The early building blocks for this can be seen in emerging generative UI frameworks and new Ai product experiences—like Perplexity’s “Pages” feature which builds wikipedia-like pages for any subject on the fly using AI to aggregate and summarize content from across the internet.
Launching with a prototype working product
More founders will launch with working betas, rather than attempting to pitch investors on mockups and prototypes. AI increases the velocity at which you can create, and this means moving faster and further with ideas before needing outside assistance.
More shots on goal = greater chances of scoring.
AI reduces the distance from zero to one for idea creators and company builders. This means building more upfront, getting to market sooner, learning more for customers, and iterating faster to find product-market fit.
Companies like Replit are making this possible, and more are following suit.
Democratizing innovation
It seems almost silly to write the phrase “democratizing innovation” because the idea has been used so many times to describe so many different technology advancements in the past. But it’s true. AI is democratizing business and technology innovation in ways we previously only imagined.
Now anyone with a computer and an internet access can tap into a system that provides intelligence, at college graduate and post-graduate levels, across a wide spectrum of knowledge areas and fields of study. In other words, all the expertise you could probably ever need to run a basic business, in your pocket—but only if you know how to use it.
As more people master the capabilities provided by AI, we will see new research and new ideas emerge as people are able to explore information in new ways and focus on problems not previously within reach.
Single use or “disposable” software
When a resource becomes cheap enough, humans stop caring whether the resource is conserved. Software is expensive because it is expensive to build and maintain. We covet it and tend to it because it is expensive to build and maintain.
As AI code writing improves, this cost will drop. As costs decrease, so too will our expectations that software be the grand constructions of intelligence and expertise that we’ve seen in the past decades. Sure, there will still be behemoth tech companies powering massive ecosystems and infrastructure. But the cheap parts—first the UI and the content, then more of tech stack—will begin to be thrown away when we are done with them instead of kept to sit on a server. More accurately, our AI’s will throw away its own code when done using it to complete whatever task we’ve requested.

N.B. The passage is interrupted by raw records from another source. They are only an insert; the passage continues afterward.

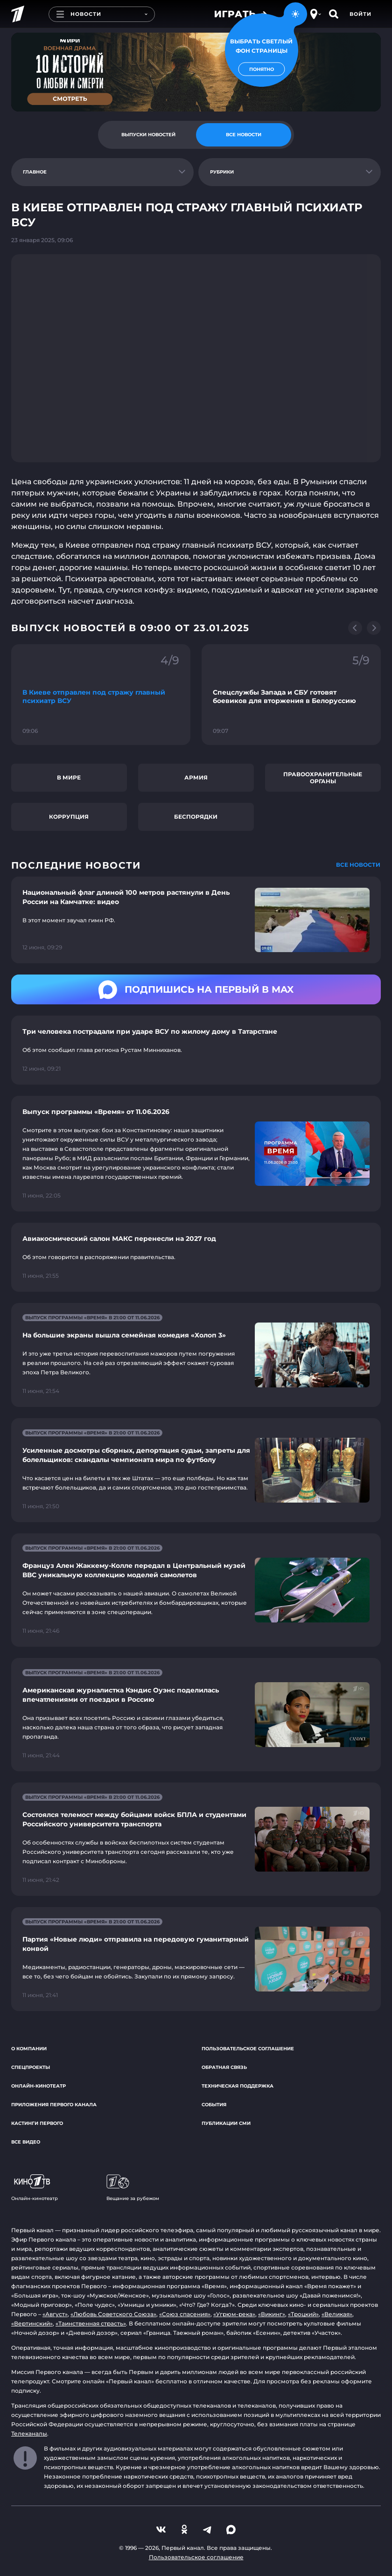  I want to click on «Таинственная страсть», so click(91, 2323).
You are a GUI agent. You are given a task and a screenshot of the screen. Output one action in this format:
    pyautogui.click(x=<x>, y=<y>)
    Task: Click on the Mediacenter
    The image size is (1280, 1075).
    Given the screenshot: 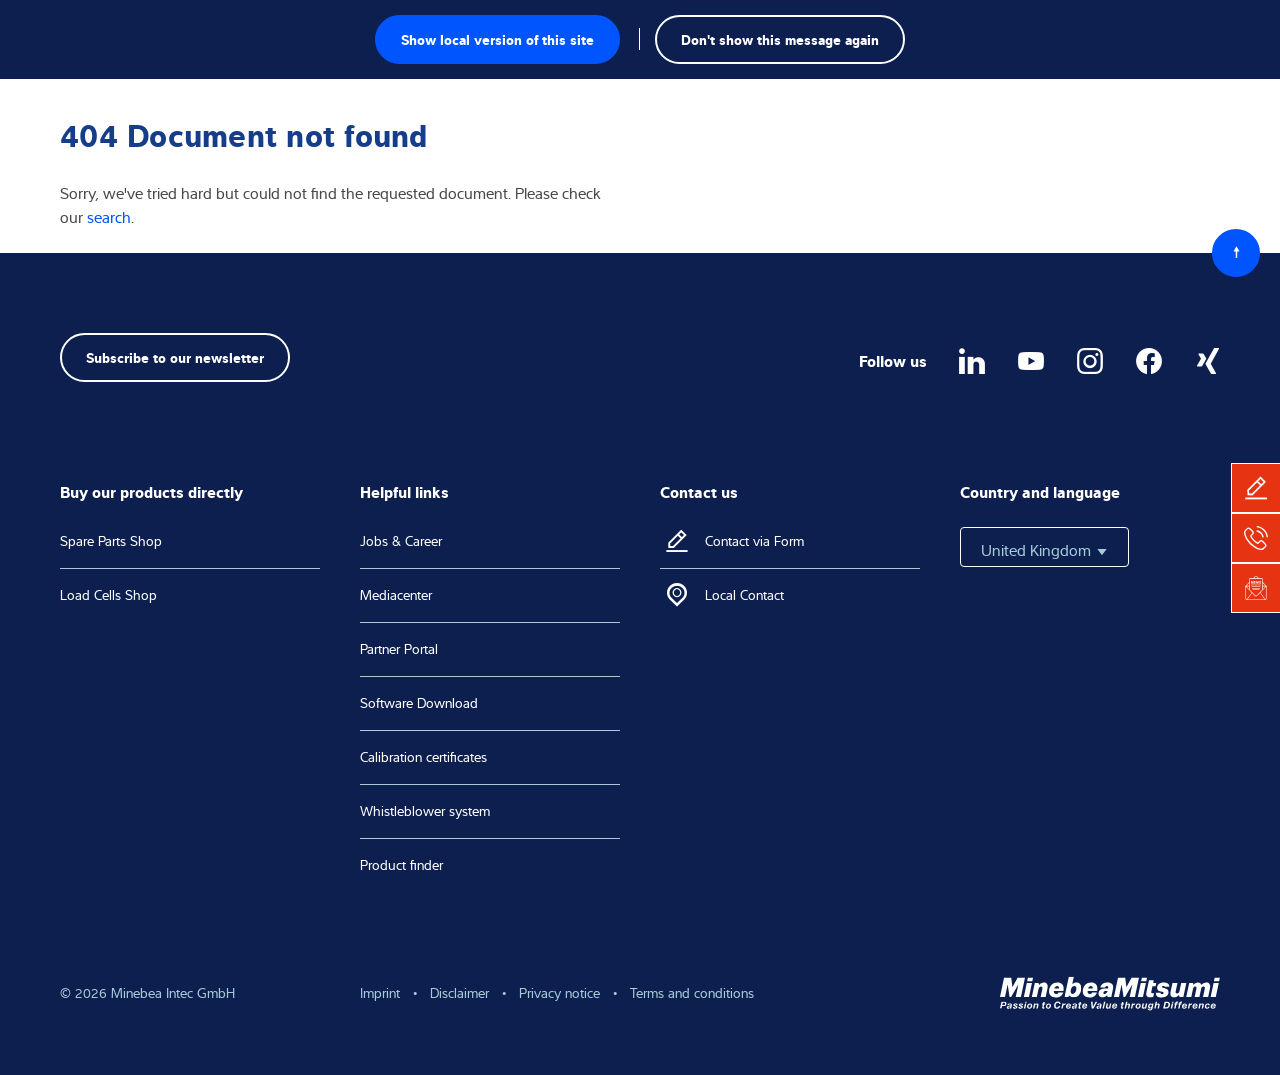 What is the action you would take?
    pyautogui.click(x=396, y=595)
    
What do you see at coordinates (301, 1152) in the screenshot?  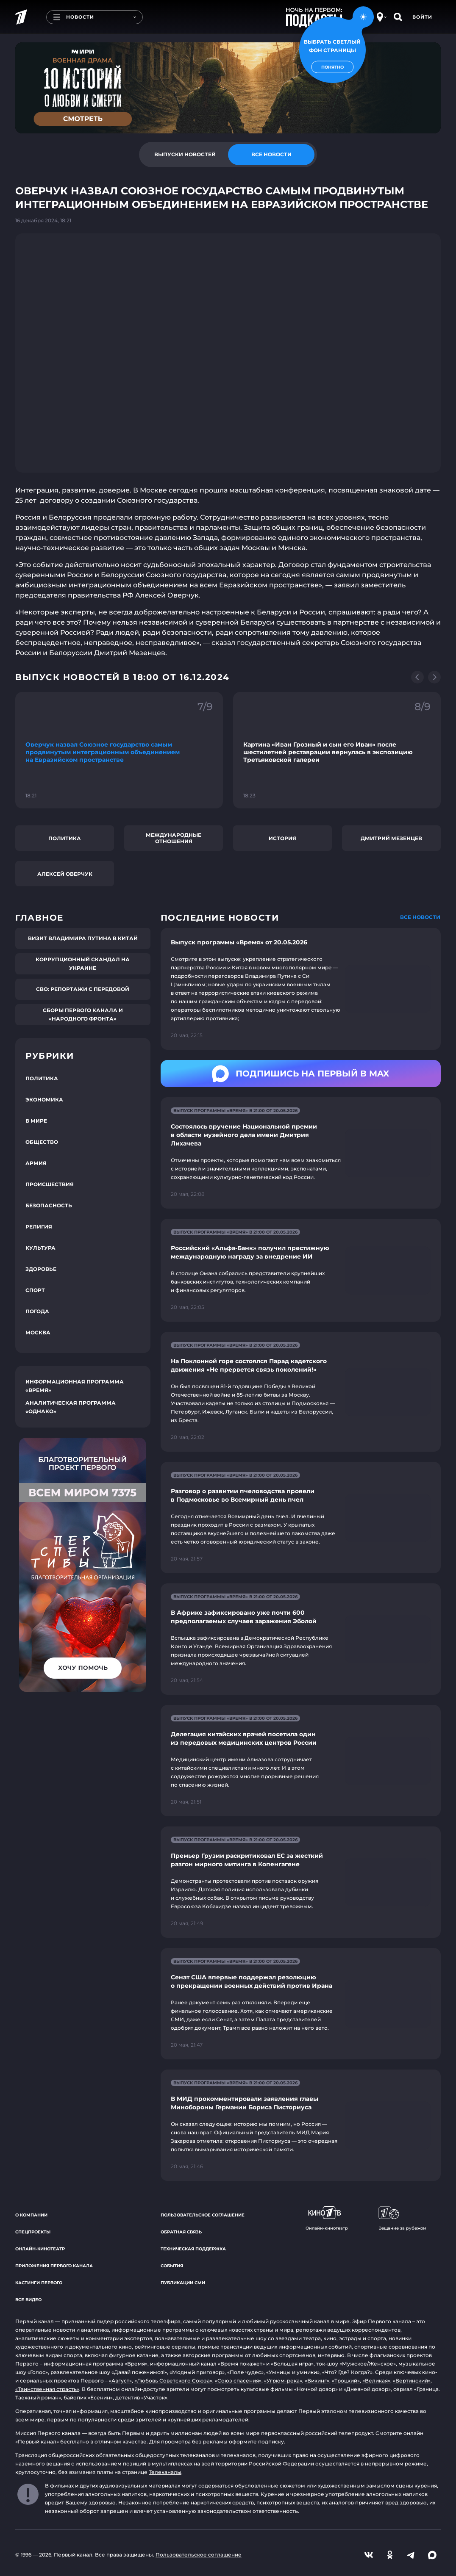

The economics will be the ultimate driver, but the personalization and need-specific solutions will be the fuel that speeds up change. Software is becoming a commodity, and the idea people, powered by AI, are set to take advantage.
The catch
The rules of the game are changing.
The success of an idea increasing depends less upon the ability to access capital or possess advanced technical knowledge. More and more it will depend on the ability to traverse a wider range of subjects at a deep enough level to know what to build and how to accurately describe it to AI.
The broader and deeper you can go, the faster you can bridge disparate ideas into meaningful outcomes. Really, it’s about learning to learn and adapt. Fuzzy problem solving at scale.
While AI can handle much of the heavy lifting, the idea person must still understand the nuances of their industry, audience, and the problem they are solving. They need to be adept at asking the right questions, providing the right prompts, and making critical decisions based on AI’s output.
The role of the idea person is evolving. They are no longer just the dreamers (or “that person” at the party); now they are becoming the doers. The future belongs to those who can harness the power of AI to turn their ideas into reality, quickly and efficiently, while continuously learning and adapting along the way.
The age of the idea guy has arrived.